My ring catches my eye as my fingers dance across the keyboard. The ring I wear now has a special significance. It reminds me to speak up. To open my heart, use my voice, and communicate what I think and feel to those around me. To some, this may be easy. Instead they may feel that not speaking, not opening up, and not being venerable is difficult. But to me, each time I open my mouth a part of me goes out into the world. Sometimes the world can be a cold heartless place, full of cynicism and defeat. It scares me to send even a detached part of myself out into that world. Even though it is no longer inside of me, those spoken words are still attached to me, my ears are taking in the things they have done, my eyes recording the actions they have caused.
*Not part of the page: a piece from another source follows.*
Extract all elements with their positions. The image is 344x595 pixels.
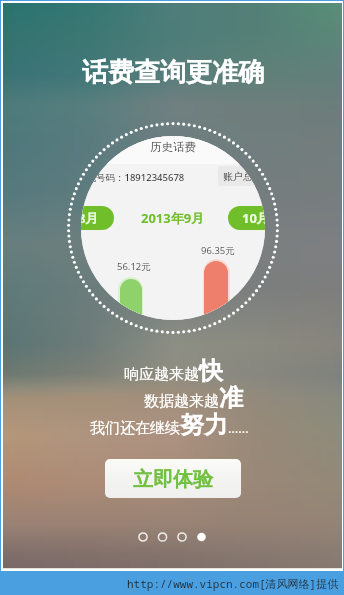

My heart responds to the reaction my words get, whether they are beaten or praised.
What if I don’t speak? What if my lips are stilled while forming sounds, and my fingers are stopped while making my words more permanent on paper? Does it really matter? Why is my speaking up so vital? The world got along with my being silent for many years before, why must I speak up now?
Because God didn’t make me silent.
Although I may not have realized it, and have still not realized it fully, I am a communicator. My spoken word is valuable, but my pictures speak long past the moment, and my pen holds the speech of a silent tongue. When I speak the sound reaches only to those near me, but my pen and picture can reach thousands I’ll never know. So then, what does it mean to speak? Does it simply mean to form sounds with your body and project them to the ones near you? Or does it mean something bigger, does speaking in this age include pen, paper, pictures, keyboards, and web layouts, not just my voice?
Even if those things are part of communication today speech is still vitally important. Ask me about the time my tongue was swollen to the point where every word I tried to say was painful and difficult. It helped me to realize that being able to speak to those around us is a gift we very often take for granted. To be able to scream in pain, sigh in relief, whisper in confidence, and laugh in joy is a precious gift. And speaking up, with your voice, really has no substitute. Because only when you open your mouth can you really see what those around you think of what you said. In a text, a letter, or a picture your body language, voice level, eye contact, enthusiasm, and even personality are all lost. The act of speaking, and to be spoken to, should never be done away with.
So, I speak. But I also write, sing, and photograph. I believe all of these are important tools I need to better learn how to use. Just to bring a down to earth ending to this rather theoretical post, I am hoping to go to college to learn how to do these and many other things better. When I will go to college I am not exactly sure. There is a slight possibility of it happening in August, but this next spring may be more likely to work out. The school I’m looking at is Cottey College in Missouri. To go there I’m going to have to either save up a bunch of money before I go or find and receive some really good scholarships. (Side note, if you know of good ways to find scholarships, or scholarships I could apply for, please let me know. You’d make me a happy Anna.) I’m kinda curious to see how it happens. My goal after college is to help end human trafficking. It’s too big of a job for me, rather impossible really, and I’m even more curious to see how it happens, if it happens, where and with whom it happens, etc. But the driving reason for my going to college is so I can do better at that than I can now.
Anyways, God bless, may his hope surround you and his presence be with you no matter what life comes at you with.